The decision to make the episode run that long might be my biggest problem with this show, since it sometimes feels like it is already progressing a bit too slowly even though this is only the first episode. The pacing has a very gradual quality to it, and while the show is impressive in its presentation, I worry that interest may wane by the second or third episode. It would appear that the timeline itself has some form of sentient presence, and there are some moments of legitimate tension where it attempts to obstruct Jake from changing the proper progression of events, but those aren’t enough to fully counteract some of the duller elements of The Rabbit Hole. There are plenty of scenes that don’t appear to directly tie into anything, or that linger about a bit longer than is necessary, and we end up with a lot of instances of Jake simply observing things from afar. Strictly speaking, I liked this first episode a lot, but I worry that the aspects that I appreciated could potentially be drowned out by the pacing issues that have been known to plague Stephen King miniseries in the past. Still, this episode ends on a bit of a cliffhanger, so, at the very least, I will be returning to it next week to see how it progresses. If it can avoid the pitfalls that some of its brethren have fallen into in the past, then 11.22.63 might prove to be a truly great show, but, for the time being, I’m holding on to a little bit of that skepticism.

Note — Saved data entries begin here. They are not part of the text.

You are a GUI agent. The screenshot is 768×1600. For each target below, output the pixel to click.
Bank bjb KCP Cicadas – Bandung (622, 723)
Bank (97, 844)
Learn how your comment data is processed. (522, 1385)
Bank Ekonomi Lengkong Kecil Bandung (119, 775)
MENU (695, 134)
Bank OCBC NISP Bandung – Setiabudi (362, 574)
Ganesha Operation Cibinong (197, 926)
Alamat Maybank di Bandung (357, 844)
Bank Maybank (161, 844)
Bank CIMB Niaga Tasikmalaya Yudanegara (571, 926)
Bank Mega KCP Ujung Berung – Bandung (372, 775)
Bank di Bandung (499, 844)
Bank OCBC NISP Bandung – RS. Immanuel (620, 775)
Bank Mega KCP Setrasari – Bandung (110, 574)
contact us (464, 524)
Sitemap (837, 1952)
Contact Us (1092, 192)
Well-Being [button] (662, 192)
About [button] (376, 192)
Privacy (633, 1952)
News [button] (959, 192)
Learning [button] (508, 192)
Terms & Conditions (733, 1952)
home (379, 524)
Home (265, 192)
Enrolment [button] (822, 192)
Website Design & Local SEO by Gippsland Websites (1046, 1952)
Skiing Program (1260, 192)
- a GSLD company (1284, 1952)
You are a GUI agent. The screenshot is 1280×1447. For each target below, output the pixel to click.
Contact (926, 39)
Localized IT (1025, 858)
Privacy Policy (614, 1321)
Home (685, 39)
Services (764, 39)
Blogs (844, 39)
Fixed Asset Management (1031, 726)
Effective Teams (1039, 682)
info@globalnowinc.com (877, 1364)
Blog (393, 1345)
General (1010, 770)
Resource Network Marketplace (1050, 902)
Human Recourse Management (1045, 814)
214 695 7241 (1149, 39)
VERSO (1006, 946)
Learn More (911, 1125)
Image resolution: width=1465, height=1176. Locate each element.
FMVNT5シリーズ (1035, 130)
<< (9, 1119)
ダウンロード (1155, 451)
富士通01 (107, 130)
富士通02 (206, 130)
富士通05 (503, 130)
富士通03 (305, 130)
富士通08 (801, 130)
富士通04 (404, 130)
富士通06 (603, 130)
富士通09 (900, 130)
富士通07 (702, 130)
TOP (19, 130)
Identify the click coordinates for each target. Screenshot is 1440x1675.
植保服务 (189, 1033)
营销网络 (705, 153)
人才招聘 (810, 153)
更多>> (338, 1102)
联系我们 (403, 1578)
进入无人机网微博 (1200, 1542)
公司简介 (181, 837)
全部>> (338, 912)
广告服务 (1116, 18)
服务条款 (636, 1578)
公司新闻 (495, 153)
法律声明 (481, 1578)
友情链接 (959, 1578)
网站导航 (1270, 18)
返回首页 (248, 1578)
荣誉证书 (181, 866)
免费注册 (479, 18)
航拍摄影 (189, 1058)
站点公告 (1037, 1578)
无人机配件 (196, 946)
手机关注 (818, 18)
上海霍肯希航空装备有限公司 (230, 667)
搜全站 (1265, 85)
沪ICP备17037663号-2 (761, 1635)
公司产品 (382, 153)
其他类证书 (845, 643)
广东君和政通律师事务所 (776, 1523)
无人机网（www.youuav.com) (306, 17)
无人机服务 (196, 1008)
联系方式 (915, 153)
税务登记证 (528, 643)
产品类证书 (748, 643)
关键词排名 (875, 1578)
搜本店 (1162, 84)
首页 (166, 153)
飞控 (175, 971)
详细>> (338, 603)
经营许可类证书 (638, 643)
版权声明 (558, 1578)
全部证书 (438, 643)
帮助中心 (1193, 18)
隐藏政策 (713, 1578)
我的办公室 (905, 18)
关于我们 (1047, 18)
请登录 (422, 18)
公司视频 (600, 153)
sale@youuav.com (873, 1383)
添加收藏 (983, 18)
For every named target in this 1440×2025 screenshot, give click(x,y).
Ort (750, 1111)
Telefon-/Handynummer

Before I wrap up, a few Notes and Nitpicks:
- I like the opening quite a bit, though it does feel slightly derivative of some other TV openings from the past few years, such as The Walking Dead, Sherlock, or Wayward Pines. Still, I like the visual of red thread linking everything together.
- I don’t know if the rest of the episodes will have the 81 minute runtime, but I honestly hope they don’t. This first episode felt too long as is, and I don’t know if I could cope with that on a weekly basis.
- The progression of time is, ironically, a little difficult to get a handle on in this first episode. While it was going on, I didn’t know if Jake had been in the past for days, weeks, or months. It wasn’t until the end that I was able to confirm that he had only been there for about 10 days.
My biggest issues with The Rabbit Hole largely don't obstruct my enjoyment of the episode itself, but, instead, represent issues that may become significant as the series progresses. As it stands, the first episode displays a nice sense of mystery and suspense, but suffers from gradual pacing and a lack of primary and secondary characters aside from Cooper and Franco.